A proposed solution to this power imbalance is the imposition of “voluntary restraint”, which suggests that the Veto powers must not use their influence in situations where mass atrocities and being committed. However, this proposal is not considered to be a practical solution since the definition of “mass atrocities” is highly ambiguous.An alternative proposal is to expand the membership of the P5 to a larger number of countries, rather than restricting its membership. The glaring lack of permanent representation from regions like Africa, Latin America, the Middle East, and Asia is the greatest obstacle to equality in the global forum.
Foreign Secretary Harsh Vardhan Shringla made a formidable case for the necessity of India’s presence as a Veto power, “India stood at the forefront during the UN’s tumultuous years of struggle against colonialism and apartheid. During our eight terms as a member of the Security Council, we have always endeavoured to be a voice of reason and understanding, a voice of the underrepresented developing world, a bridge-builder for narrowing divides and fostering consensus. We have been the leading advocate of the concerns and aspirations of developing countries and the creation of a more equitable international economic and political order.”

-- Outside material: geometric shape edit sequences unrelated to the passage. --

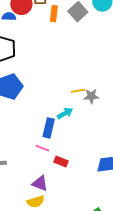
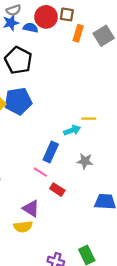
gray star: (91, 96) -> (85, 161), moved
cyan arrow: (65, 113) -> (72, 130), moved

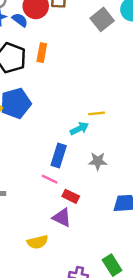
blue semicircle: (31, 28) -> (20, 20), turned 32
orange rectangle: (78, 33) -> (42, 53), moved
purple triangle: (31, 208) -> (62, 218), moved

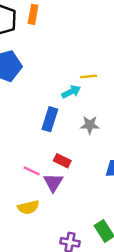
pink line: (50, 179) -> (32, 171), moved
purple triangle: (62, 218) -> (53, 182), turned 36

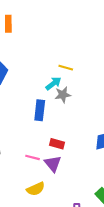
yellow line: (89, 76) -> (66, 68), turned 32
gray star: (90, 125) -> (63, 95), moved

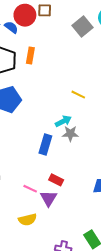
yellow line: (66, 68) -> (78, 95), moved

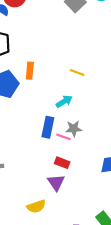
orange rectangle: (30, 56) -> (30, 71), moved
gray star: (70, 134) -> (74, 129), moved
pink line: (30, 189) -> (63, 137), moved

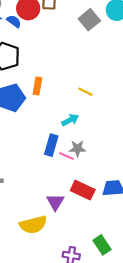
red rectangle: (62, 163) -> (83, 190), moved, size x1.5
yellow semicircle: (36, 206) -> (33, 225), size x1.4

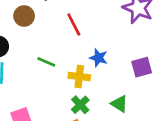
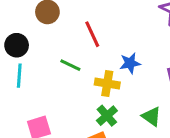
red line: (74, 24) -> (92, 34), moved
blue star: (98, 58) -> (130, 63), turned -30

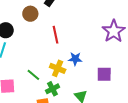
green line: (70, 65) -> (33, 75), moved

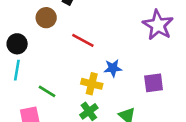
red line: (56, 35) -> (83, 40), turned -42
green line: (33, 75) -> (47, 91), moved

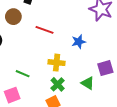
blue star: (113, 68) -> (79, 42), moved
purple square: (154, 83) -> (105, 68), moved

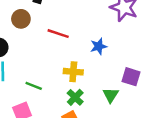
purple square: (105, 68) -> (131, 77), turned 35
green triangle: (88, 83) -> (111, 95), turned 32

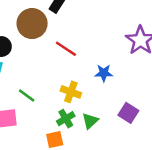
brown circle: (21, 19) -> (32, 24), size x1.5
green triangle: (111, 95) -> (90, 121), moved

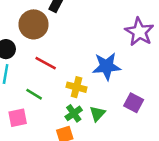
red line: (66, 49) -> (46, 63), moved
blue star: (104, 73) -> (107, 66), size x1.6

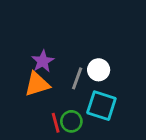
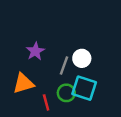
orange triangle: (37, 84) -> (23, 83), moved
green circle: (71, 121) -> (66, 93), moved

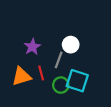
white circle: (82, 58) -> (71, 45), moved
red line: (46, 102) -> (41, 73), moved

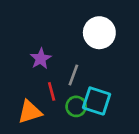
white circle: (71, 45) -> (99, 33), moved, size x1.5
orange triangle: (21, 76) -> (30, 112), moved

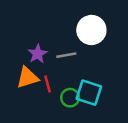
gray line: (73, 75) -> (66, 55), moved, turned 60
orange triangle: (30, 112) -> (27, 78), moved

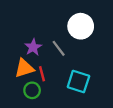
gray line: (66, 55) -> (59, 48), turned 63
green circle: (70, 98) -> (32, 90), moved

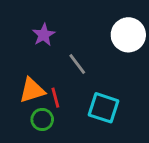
white circle: (81, 26) -> (128, 35), moved
purple star: (33, 47) -> (44, 35), moved

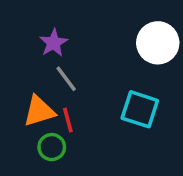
gray line: (77, 64) -> (66, 79), moved
cyan square: (103, 108) -> (140, 109), moved

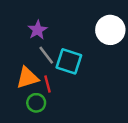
cyan square: (140, 109) -> (69, 61), moved

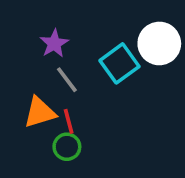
cyan square: (69, 61) -> (119, 63), moved, turned 36
green circle: (36, 103) -> (67, 147), moved

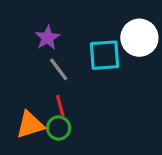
cyan square: (119, 63) -> (105, 55), turned 32
orange triangle: (40, 112) -> (30, 125), moved

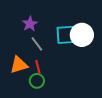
white circle: (139, 38) -> (82, 35), moved
orange triangle: (30, 125) -> (19, 65), moved

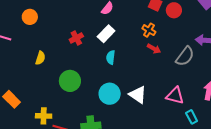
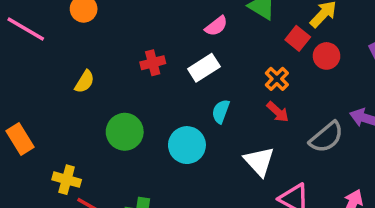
cyan semicircle: (111, 57) -> (221, 111), moved
cyan circle: (110, 94) -> (187, 145), moved
white triangle: (138, 95) -> (259, 161), moved

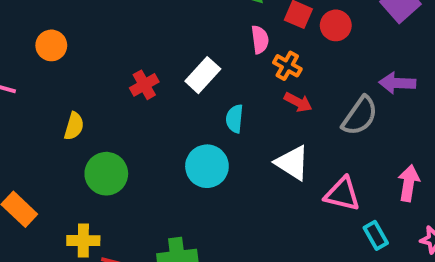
pink semicircle: (216, 26) -> (260, 40), moved, turned -45
green circle: (125, 132) -> (106, 174), moved

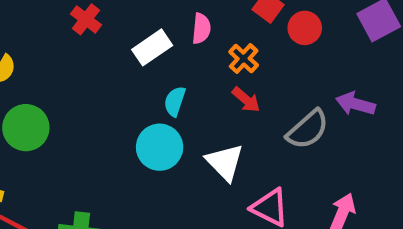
pink semicircle: (260, 40) -> (201, 29), moved
red cross: (144, 85) -> (86, 19), moved, turned -36
cyan circle: (207, 166) -> (160, 147), moved

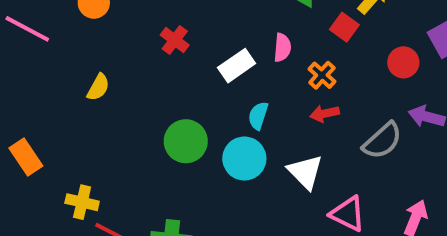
red circle: (305, 28) -> (403, 62), moved
red arrow: (246, 100) -> (325, 114), turned 128
green circle: (26, 128) -> (186, 141), moved

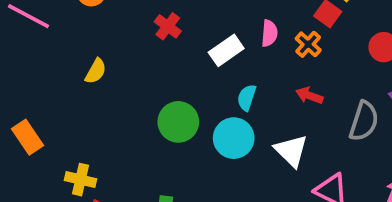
orange cross: (322, 75) -> (308, 44), moved
red arrow: (325, 114) -> (309, 96), turned 32
gray semicircle: (382, 141) -> (364, 121), turned -30

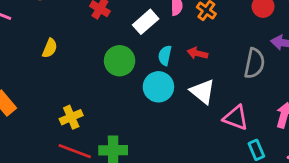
red arrow: (309, 96) -> (197, 53), moved
green circle: (178, 122) -> (120, 61), moved
yellow cross: (81, 180) -> (71, 117), moved, turned -30

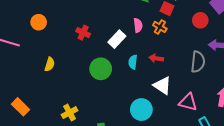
cyan circle: (158, 87) -> (141, 110), moved

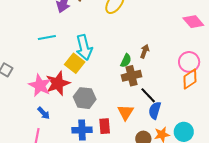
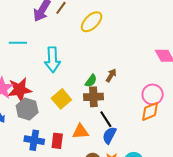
yellow square: (75, 63) -> (61, 99), moved
gray hexagon: (85, 98) -> (27, 109), moved
orange triangle: (126, 112) -> (80, 131), turned 42

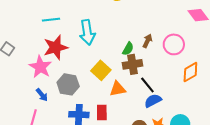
red star: (20, 90) -> (56, 47), moved
pink circle: (153, 94) -> (174, 44), moved
orange triangle: (80, 131) -> (118, 89), moved
blue semicircle: (109, 135) -> (153, 101), turned 42

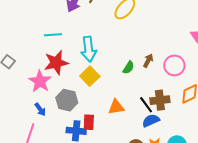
brown cross: (132, 64) -> (160, 100), moved
yellow square: (101, 70) -> (90, 76), moved
red rectangle: (102, 112) -> (89, 122), moved

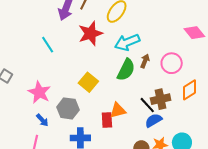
cyan line: (53, 35) -> (48, 45), turned 66
cyan arrow: (89, 49) -> (127, 42), moved, turned 80
red star: (56, 63) -> (90, 33), moved
green semicircle: (128, 67) -> (126, 70), size x1.6
red rectangle: (89, 122) -> (107, 120), moved

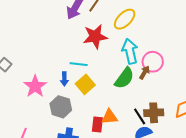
cyan arrow: (127, 42) -> (130, 51), turned 90
cyan line: (48, 45) -> (79, 64), moved, turned -60
pink circle: (172, 63) -> (153, 62), moved
blue arrow: (42, 120) -> (64, 79), moved, turned 32

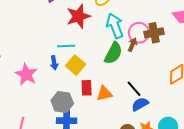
gray hexagon: (61, 107) -> (62, 102), moved
brown cross: (154, 113) -> (154, 33), moved
red rectangle: (97, 125) -> (87, 88), moved

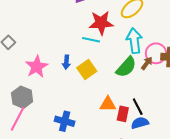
cyan line: (66, 46) -> (91, 40), moved
red rectangle: (87, 88) -> (123, 114), moved
gray hexagon: (62, 102) -> (22, 97), moved

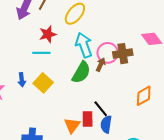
red star: (101, 23) -> (48, 34), size x0.7
orange triangle: (108, 104) -> (72, 125), moved, turned -42
blue semicircle: (140, 123) -> (106, 124), turned -54

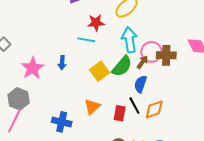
yellow square: (43, 83) -> (99, 71), moved
orange diamond: (144, 96) -> (154, 109), moved
blue semicircle: (106, 124) -> (140, 84), moved
orange triangle: (72, 125) -> (92, 107), moved

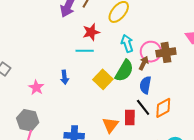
cyan arrow: (129, 40) -> (127, 43), size x0.7
pink star: (32, 68) -> (36, 87), size x0.7
orange triangle: (92, 107) -> (110, 125), moved

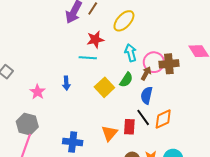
green semicircle: (124, 71) -> (126, 80), size x0.7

This is a highly valid argument. As the world’s second largest democracy, and soon to be the most populous country in the world, the exclusion of India from the Veto power is synonymous to the stifling of 1.3 billion voices. India undoubtedly plays an integral role in the world, with a record of prompt action on climate agendas, the establishment of sustainable partnership programmes for socio-economic development, and vociferous human rights advocacy. India’s role within the UN too is invaluable – it has been the leading contributor towards UN Peacekeeping Missions, having sacrificed the highest number of lives.
While the UN does create a vital space for diplomacy, mediation, and maintenance of international peace, there is an urgent need for inclusive structural reforms in the UN to “save the succeeding generations from the scourge of war”.